屋上



「あ、やば!」
 授業中にランボがまぎれこんだらどういう展開になっても綱吉に迷惑がかかる、と獄寺はランボの後を追った。すぐ追いつくと思ったのにランボはちょこまかと獄寺の腕をかいくぐり確実に綱吉の、懐かしい教室へと走っていった。ヒヤリと冷たい視線を受けて振り向くと、向かいの校舎に風紀委員長の冷たい眼差しをみつける。厄介事がダブルどころか二乗された、と獄寺は今まで以上にランボを追う足を早める。教師に見つかるかも、という気持ちは鼻から無い。ランボを確実に捕まえるために、まず売店に向かった。この時代の円なんて持っていないけれども、当時は持っていなかった武器がある。
 毎日パンを買っていた獄寺はとびっきりの笑顔でもって 「2A山本のツケで」 とキャンディを一袋もらい、2Aの教室に先回りした。反対側の廊下から「ツナァ〜〜」と泣きながら走ってくるランボは、獄寺を見て、ひくっとしゃくり上げ加速した。獄寺は慌てず騒がず袋をランボに向けて振る。ランボは明らかに興味をひかれたようで走るのをピタと止めた。獄寺はみせつけるようにゆっくりと袋を開け、紫のキャンディを一個摘む。教室一個分離れたランボの視線が痛いほど指先に集中する。包みをほどくと赤紫の見るからにブドウ!という飴玉にランボが唾を飲み込む音が聞こえた。ゆっくりとランボに視線を戻すと、噛みつかんばかりの勢いでランボが見上げていた。瞬間移動かと思うほどの素早さだった。
「いいか、これをやるから屋上に戻るぞ」
 獄寺のささやきに、飴玉から目を離さずにランボはウンウンと頷いた。まるで馴れない動物に触るかのようにゆっくりとしゃがんでランボの体をすくい上げる。ランボはやっと手に入った飴玉を獄寺の指ごとしゃぶろうと口を大きく開けた。獄寺は成功を確信した瞬間。
「何、しているの?」
 不機嫌を塊にしたような雲雀が背後にいた。獄寺の背筋に冷たいものが下りる。
「ふ、父兄だよ」
「沢田にそんな父兄はいない。どちらかというと……」
「おまえ、もしかしてオレの名前覚えていないだろ」
 言い淀む雲雀にうっかりつっこんでトンファーで顎を突き上げられた。
「草食動物の仲間なんてどうでもいいよ。それより、事情を聞かせてもらおうか?」
 どうでもいいけど、どうでもよくねぇよ!と心の中だけで更につっこむ。とりあえず、ランボを盾にこの場を引き払おうと雲雀の顔に押しつけるようにランボを差し出す。
「授業の邪魔にならねぇように引き取りにきたんだよ。学校には何もしていない。文句はねぇだろ?」
「…;l@-o\o\\^p」
 微かに聞こえた声を振り向くと、廊下の角から麻雀の牌の模様を額に浮き上がらせた小さな少女がいた。ピンズ爆弾は既に発動している。
「ったく、てめーが一番トラブルなんだよっっ」
 獄寺はイーピンをすくうように抱き上げ屋上へと向かった。昇りきる前に入り口から空へとイーピンを投げると、花火のような爆音が起こる。それを見送った獄寺は弾みで階段を踏み外し、背後へと倒れる。ランボが、キャンディが宙に舞った。それらに両手を伸ばしたところで白い煙に包まれた。

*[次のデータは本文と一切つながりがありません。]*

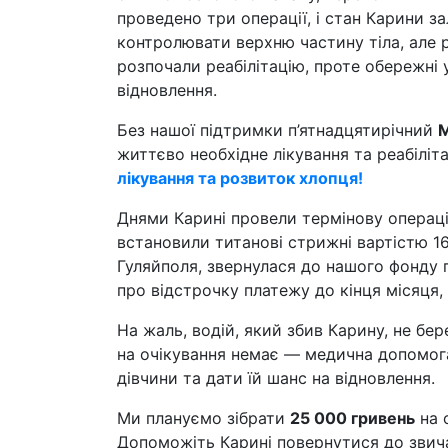
проведено три операції, і стан Карини з
контролювати верхню частину тіла, але р
розпочали реабілітацію, проте обережні
відновлення.
Без нашої підтримки п’ятнадцятирічний
М
життєво необхідне лікування та реабіліт
лікування та розвиток хлопця!
Днями Карині провели термінову операці
встановили титанові стрижні вартістю 16
Гуляйполя, звернулася до нашого фонду
про відстрочку платежу до кінця місяця,
На жаль, водій, який збив Карину, не бер
на очікування немає — медична допомога
дівчини та дати їй шанс на відновлення.
Ми плануємо зібрати
25 000 гривень
на 
Допоможіть Карині повернутися до звич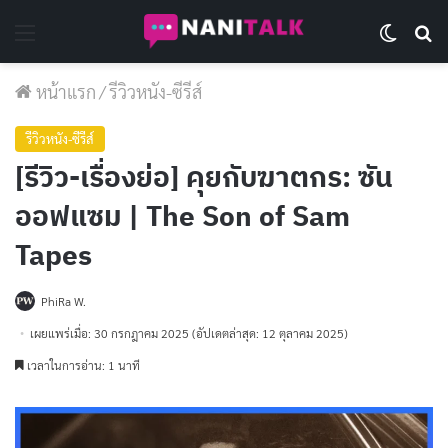
Menu
Switch 
Se
หน้าแรก
/
รีวิวหนัง-ซีรีส์
รีวิวหนัง-ซีรีส์
[รีวิว-เรื่องย่อ] คุยกับฆาตกร: ซัน
ออฟแซม | The Son of Sam
Tapes
PhiRa W.
เผยแพร่เมื่อ: 30 กรกฎาคม 2025
(อัปเดตล่าสุด: 12 ตุลาคม 2025)
เวลาในการอ่าน: 1 นาที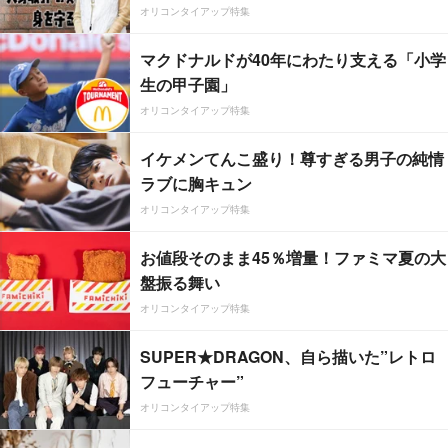
オリコンタイアップ特集
マクドナルドが40年にわたり支える「小学
生の甲子園」
オリコンタイアップ特集
イケメンてんこ盛り！尊すぎる男子の純情
ラブに胸キュン
オリコンタイアップ特集
お値段そのまま45％増量！ファミマ夏の大
盤振る舞い
オリコンタイアップ特集
SUPER★DRAGON、自ら描いた”レトロ
フューチャー”
オリコンタイアップ特集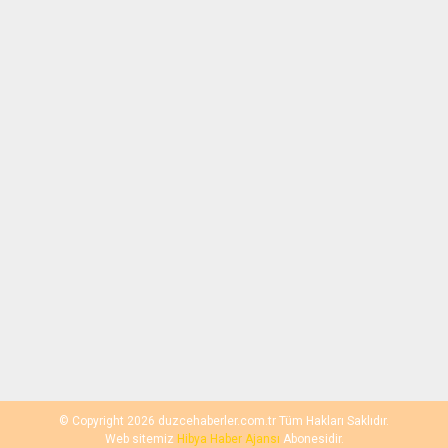
© Copyright 2026 duzcehaberler.com.tr Tüm Hakları Saklıdır.
Web sitemiz
Hibya Haber Ajansı
Abonesidir.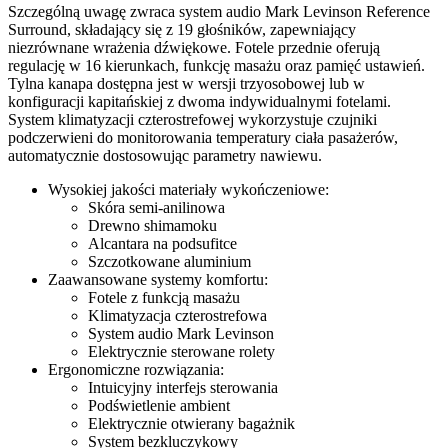
Szczególną uwagę zwraca system audio Mark Levinson Reference
Surround, składający się z 19 głośników, zapewniający
niezrównane wrażenia dźwiękowe. Fotele przednie oferują
regulację w 16 kierunkach, funkcję masażu oraz pamięć ustawień.
Tylna kanapa dostępna jest w wersji trzyosobowej lub w
konfiguracji kapitańskiej z dwoma indywidualnymi fotelami.
System klimatyzacji czterostrefowej wykorzystuje czujniki
podczerwieni do monitorowania temperatury ciała pasażerów,
automatycznie dostosowując parametry nawiewu.
Wysokiej jakości materiały wykończeniowe:
Skóra semi-anilinowa
Drewno shimamoku
Alcantara na podsufitce
Szczotkowane aluminium
Zaawansowane systemy komfortu:
Fotele z funkcją masażu
Klimatyzacja czterostrefowa
System audio Mark Levinson
Elektrycznie sterowane rolety
Ergonomiczne rozwiązania:
Intuicyjny interfejs sterowania
Podświetlenie ambient
Elektrycznie otwierany bagażnik
System bezkluczykowy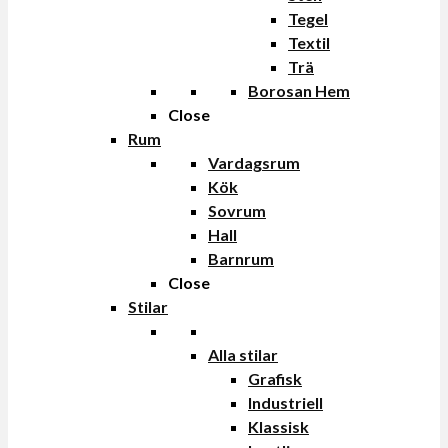
Tegel
Textil
Trä
Borosan Hem
Close
Rum
Vardagsrum
Kök
Sovrum
Hall
Barnrum
Close
Stilar
Alla stilar
Grafisk
Industriell
Klassisk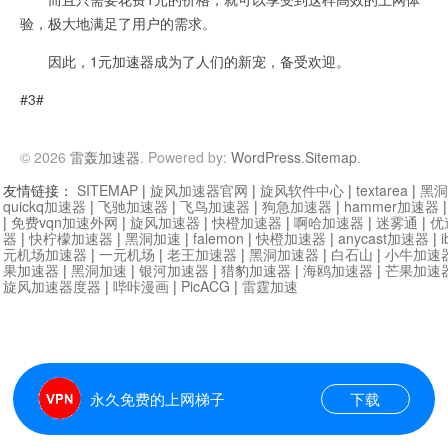
验，极大地满足了用户的需求。
因此，1元加速器成为了人们的新宠，备受欢迎。
#3#
© 2026
雷轰加速器
. Powered by:
WordPress
.
Sitemap
.
友情链接：
SITEMAP
|
旋风加速器官网
|
旋风软件中心
|
textarea
|
黑洞
quickq加速器
|
飞驰加速器
|
飞鸟加速器
|
狗急加速器
|
hammer加速器
|
免费vqn加速外网
|
旋风加速器
|
快橙加速器
|
啊哈加速器
|
迷雾通
|
优
器
|
快柠檬加速器
|
黑洞加速
|
falemon
|
快橙加速器
|
anycast加速器
|
i
元机场加速器
|
一元机场
|
老王加速器
|
黑洞加速器
|
白石山
|
小牛加速
果加速器
|
黑洞加速
|
银河加速器
|
猎豹加速器
|
海鸥加速器
|
芒果加速
旋风加速器度器
|
哔咔漫画
|
PicACG
|
雷霆加速
永久免费的上网梯子
下载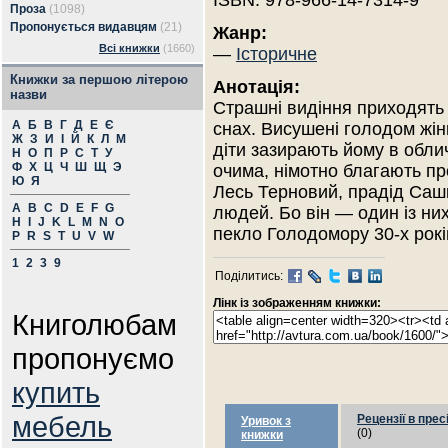
ISBN: 978-966-14-7314-9
Проза
(1098)
Пропонується видавцям
(21)
Жанр:
Всі книжки
(1660)
—
Історичне
Книжки за першою літерою
Анотація:
назви
Страшні видіння приходять
А
Б
В
Г
Д
Е
Є
снах. Висушені голодом жінк
Ж
З
И
І
Й
К
Л
М
діти зазирають йому в обл
Н
О
П
Р
С
Т
У
Ф
Х
Ц
Ч
Ш
Щ
Э
очима, німотно благають про
Ю
Я
Лесь Терновий, прадід Сашк
A
B
C
D
E
F
G
людей. Бо він — один із ни
H
I
J
K
L
M
N
O
пекло Голодомору 30-х рокі
P
R
S
T
U
V
W
1
2
3
9
Поділитись:
Лінк із зображенням книжки:
Книголюбам
пропонуємо
купить
мебель
Рецензії в прес
Уривок з
(0)
книжки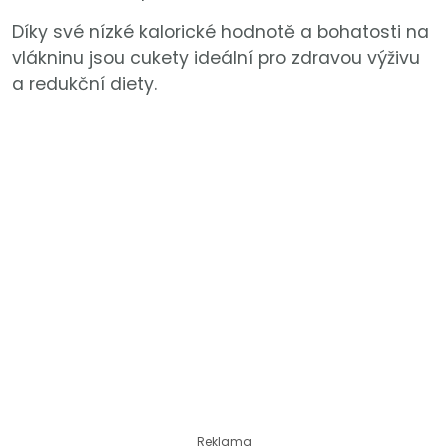
Díky své nízké kalorické hodnotě a bohatosti na
vlákninu jsou cukety ideální pro zdravou výživu
a redukční diety.
Reklama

 目を開けるとアルファロメオの前に戻っていた。獄寺は携帯を取り出してランボを呼び出した。
「おまえどこいんの?……今すぐこっちに来い。とりあえず一発殴らせろ」
 わめくランボに構わず携帯をしまうと、覚えのある感触に思わず笑ってしまった。携帯をしまったポケットには、並中マーク入りのキャンディがいくつか入り込んでいたのだ。ランボに投げつけようか、10代目に差し上げようか、それともやがて下りてくる山本に見せようか考えて、獄寺は可笑しそうに笑った。






屋上 from 「空を見上げる場所での10のお題」

アイスの日兼ランボ月間のゴクデラとランボ。
元々はランボ強化月間のお題に「屋上」というのがありまして、屋上って言ったら雲雀か山獄だろうと。
で、雲雀は「ブランコ」を予定していたのでごっくんに。どうせなら24獄とランボという最悪な二人を書こうとしたら、案の定ランボにふりまわされる24獄寺さんでした。でも結局は雲雀登場で、ごっくんの名前を覚えていないというかわいさで。たまらんね!(アレ?)24獄の前でも奔放なランボが愛しくてたまらんです。ドゥワドゥワ♪20080509/だい。